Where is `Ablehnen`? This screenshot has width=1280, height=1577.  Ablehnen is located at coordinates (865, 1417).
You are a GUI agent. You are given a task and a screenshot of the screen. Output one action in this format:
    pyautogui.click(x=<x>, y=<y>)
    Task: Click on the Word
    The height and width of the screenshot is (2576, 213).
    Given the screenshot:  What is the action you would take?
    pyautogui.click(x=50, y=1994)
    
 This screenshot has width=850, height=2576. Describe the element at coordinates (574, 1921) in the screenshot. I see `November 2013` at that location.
::::
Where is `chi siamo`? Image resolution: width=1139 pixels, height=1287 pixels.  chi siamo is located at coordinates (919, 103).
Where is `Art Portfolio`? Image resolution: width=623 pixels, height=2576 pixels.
::::
* EXERCISE OBJECTIVE *
Look above for the line holding "You are a GUI" and the line holding "The height and", then output exactly those two lines and every line between them, nothing more.

* RESPONSE *
You are a GUI agent. You are given a task and a screenshot of the screen. Output one action in this format:
    pyautogui.click(x=<x>, y=<y>)
    Task: Click on the Word
    The height and width of the screenshot is (2576, 213).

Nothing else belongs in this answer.